Maintain a basin around the plant

  • This basin is important especially in the districts that experience prolonged periods of harshly dry weather like Soroti and Apac.
  • Its purpose is to harvest and hold water for the plants so the plants have enough water for production.

Irrigation

  • Irrigate young trees during dry periods.
  • Irrigation during the first period prior to first flowering will encourage vegetative growth and increase the size of the first crop.
  • Irrigate immediately after fruit set.
  • As a rule of thumb, young trees should be irrigated every two weeks.
  • In most areas, irrigation is stopped when trees reach bearing age.

Pruning

  • Pruning a mango tree with a view to shaping the tree is not necessary.
  • It clearly tends to nature without any human intervention.
  • Reduce the number of branches growing from the same point to at most three.
  • Pruning is also done at a young stage of trees at the height of 0.5m to 1m above the ground.
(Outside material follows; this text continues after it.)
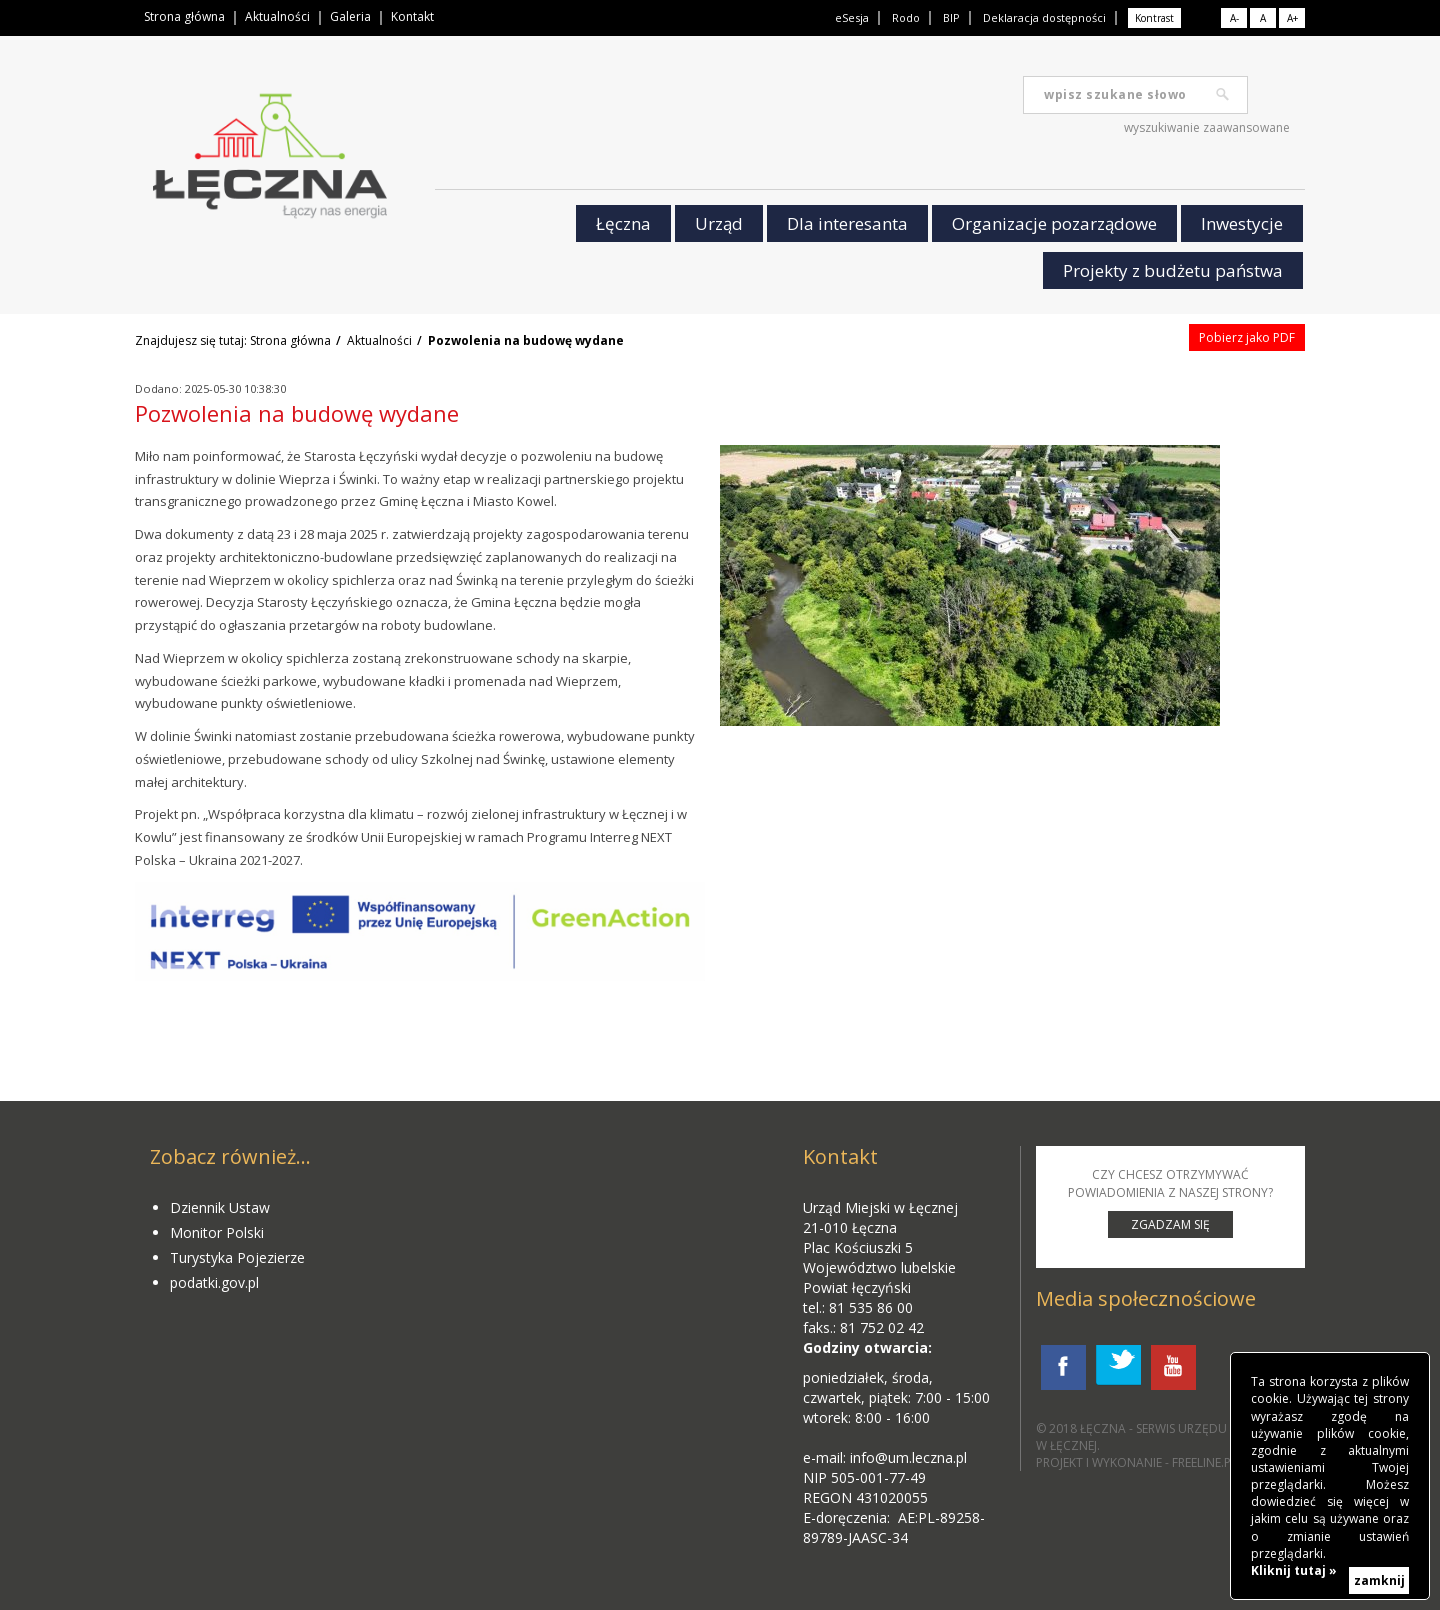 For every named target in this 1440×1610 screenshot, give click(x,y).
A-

This is done by decapitating the terminal shoots of the young trees.
  • The purpose is to stimulate branching at a young stage of the growth of the trees.

Harvesting

  • Grafted trees will begin to produce in the 2nd and 3rd year after establishment.
  • Time from flowering to maturity is only 100-150 days depending on variety.
  • Sometimes mango plants produce flowers when they are very young and too small to bear fruits.
  • When this happens, the fruits should be removed just after formation.
  • Flowers should never be removed as the tree will just continue to produce more flowers.
  • The best quality fruit is obtained at full maturity.
  • The fruit left on the tree until this stage acquires the characteristic mango scent and flavor.
  • Fruits for export should be harvested as soon as the green color of the peel begins to turn.
  • It is difficult to determine the harvest stage because of major differences from one variety to another.
  • Mangoes re best harvested by picking by hand. It avoids injuries to the fruits. The local methods applied for harvesting the local mangoes should not be used for harvesting the high quality commercial trees.
  • Throwing stones or sticks and shaking the tree shouldn’t be encouraged. These methods injure the fruits reducing their marketability and shelf life.